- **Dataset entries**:
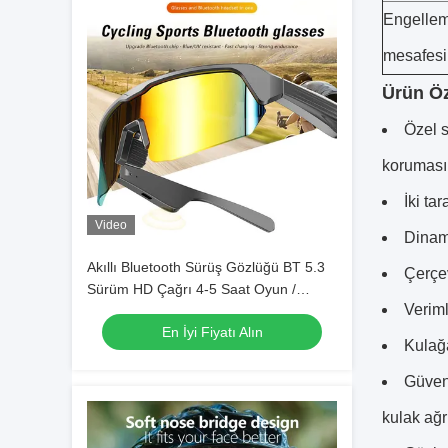
Engellem
mesafesi
Ürün Öze
Özel s
koruması
İki ta
Video
Dinam
Akıllı Bluetooth Sürüş Gözlüğü BT 5.3
Çerçev
Sürüm HD Çağrı 4-5 Saat Oyun /
Veriml
Bisiklet / Araba kullanımı / Koşma /
En İyi Fiyatı Alın
Balıkçılık için pil ömrü
Kulağa
Güvenl
kulak ağrı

- **Prompt**:
The entries should be reproduced word for word, pictures omitted.

- **Task answer**:
Engellem
mesafesi
Ürün Öze
Özel s
koruması
İki ta
Video
Dinam
Akıllı Bluetooth Sürüş Gözlüğü BT 5.3
Çerçev
Sürüm HD Çağrı 4-5 Saat Oyun /
Veriml
Bisiklet / Araba kullanımı / Koşma /
En İyi Fiyatı Alın
Balıkçılık için pil ömrü
Kulağa
Güvenl
kulak ağrı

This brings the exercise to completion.